You may want to consider a combination of vendor-neutral and vendor-specific certifications:

• (ISC)² Certified Cloud Security Professional (CCSP)

• CompTIA Cloud+

• Certified Cloud Penetration Tester (CCPT)

• Certified Information Privacy Professional (CIPP)

• Certified Information Privacy Technologist (CIPT)

• Certificate of Cloud Security Knowledge (CCSK)

• AWS Certified Solutions Architect

• Azure Security Engineer Associate

Cybersecurity salary and career questions

Can you make $300,000 in cybersecurity?

The median cybersecurity salary in the U.S. is $134,800, according to the most recent (ISC)² Cybersecurity Workforce Study. In addition, the study found those with a doctorate or post-doc earned $150,000 while those with an associate degree or high school diploma earned $127,750.

Your location also plays a significant role in salary. If you look at Payscale for CISO salaries, those in New York earn 30.1% more than the national average, while those in Indianapolis, Indiana, earn 11.4% less than the average. So the total pay, including base salary, bonuses and profit sharing, ranges from $155k–$324k in New York to $143k–$174k in Indianapolis.

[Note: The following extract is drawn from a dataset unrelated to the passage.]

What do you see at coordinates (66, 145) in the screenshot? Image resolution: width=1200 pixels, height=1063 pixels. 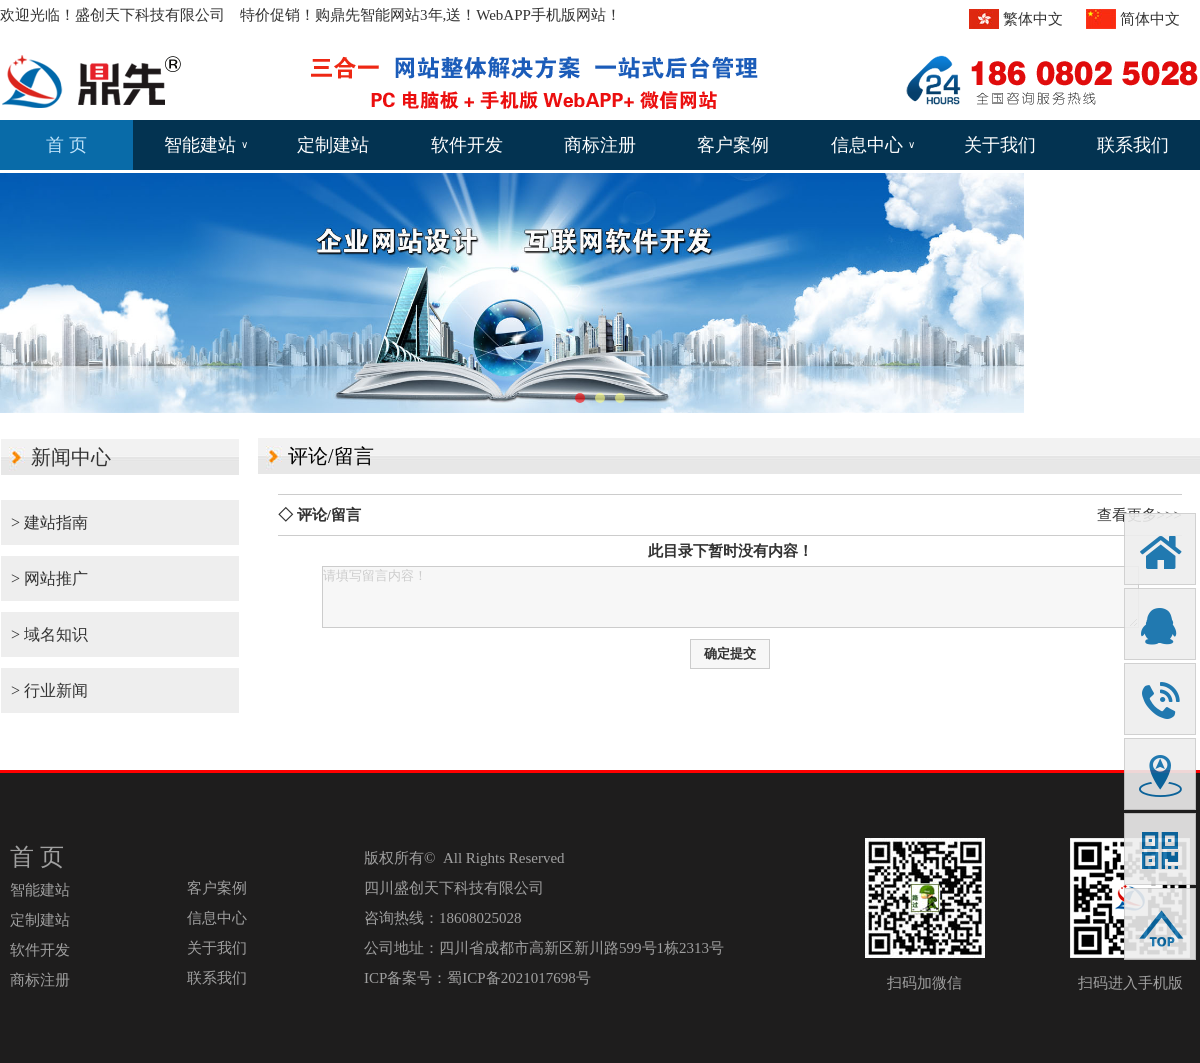 I see `首 页` at bounding box center [66, 145].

So yes, you can make over $300k annually working in cybersecurity. However, it’s most likely to happen if you have a high level of education, live in a high-cost-of-living area and have a high level of experience.

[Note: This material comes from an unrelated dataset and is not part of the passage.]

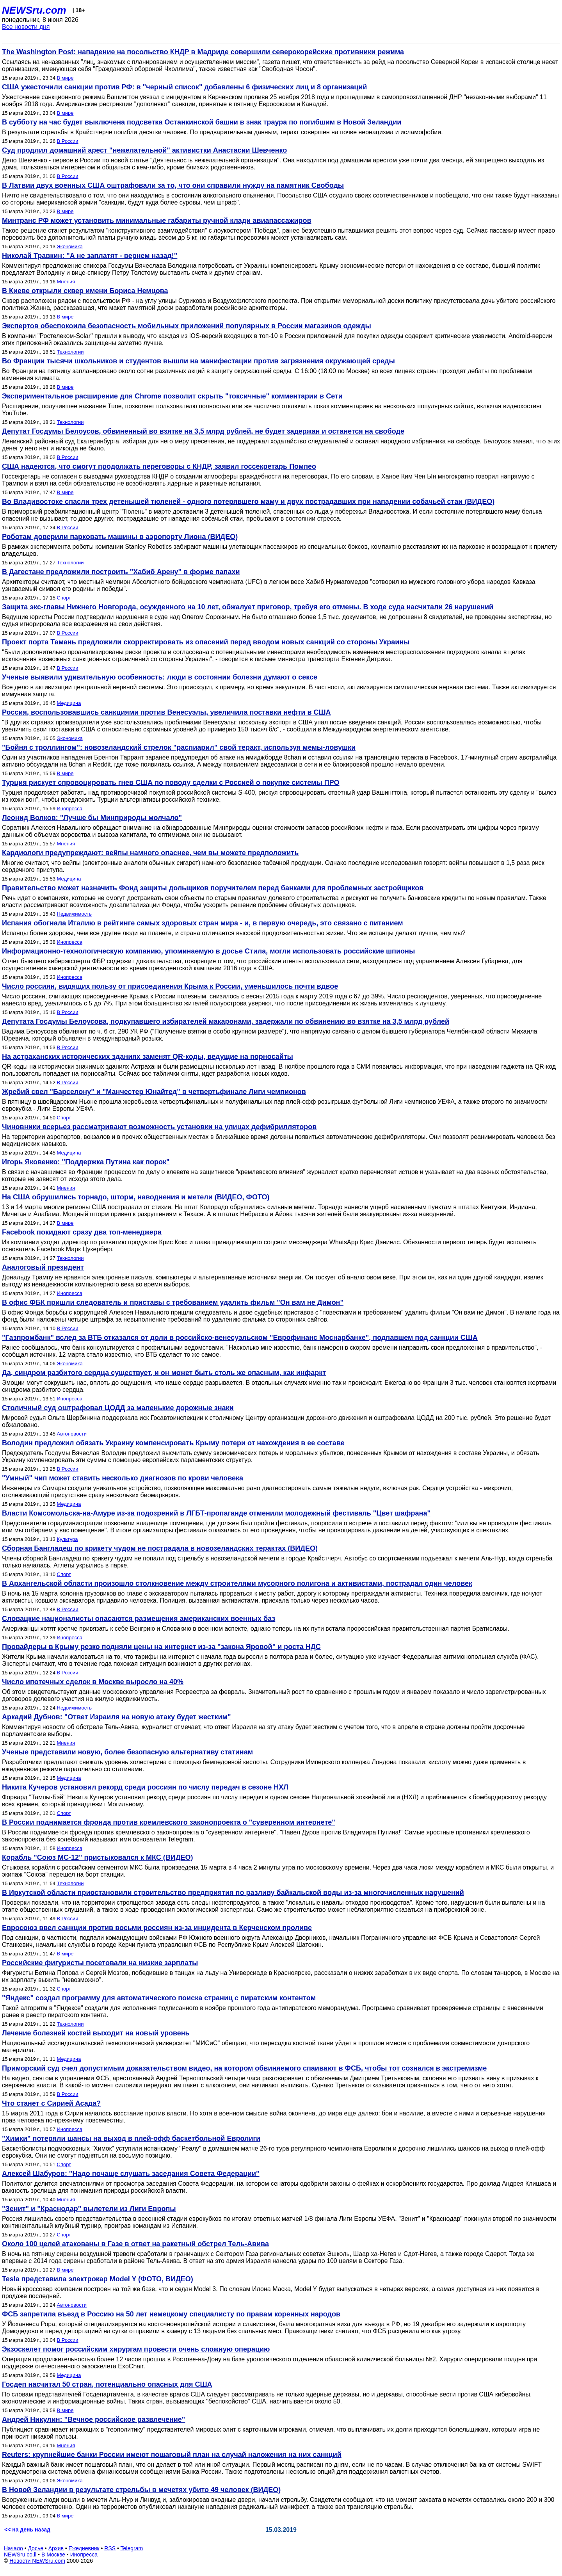 The image size is (562, 2576). What do you see at coordinates (172, 1302) in the screenshot?
I see `В офис ФБК пришли следователь и приставы с требованием удалить фильм "Он вам не Димон"` at bounding box center [172, 1302].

How much do CIA hackers make?

CIA hackers typically make cybersecurity salaries in line with other government employees. According to the CIA.gov cybersecurity jobs page, the salary for a cybersecurity researcher ranges from $69,000 to $122,000 per year, depending on experience and other factors. Of course, wages within the CIA may differ from other government agencies. Your salary may vary depending on your cybersecurity job title and associated level of responsibility.

FREE role-guided training plans

Get 12 cybersecurity training plans — one for each of the most common roles requested by employers.

Download Now

What is the highest-paying IT job?

Various companies provide lists of the highest-paying roles and highest-paying certifications. For example, Indeed’s top five cybersecurity jobs include cloud engineer, penetration tester, application security engineer, director of information security and software architect.

ISACA certifications, such as CRISC, CISM and CGIET, also frequently make top lists. Various cloud-based certifications around AWS, Azure and Google Cloud also make those lists. So roles related to the cloud, managing organizational risk and securing applications are commonly near the top. However, remember that salary can vary significantly depending on the industry, location, size of the organization and experience requirements.

Can cybersecurity professionals work from home?

Many cybersecurity professionals work from home. The Covid pandemic led to advancements in technology and the widespread availability of remote work options, and that trend has continued across many organizations. Ultimately, whether or not a cybersecurity professional works from home will depend on their specific job requirements and employer policies.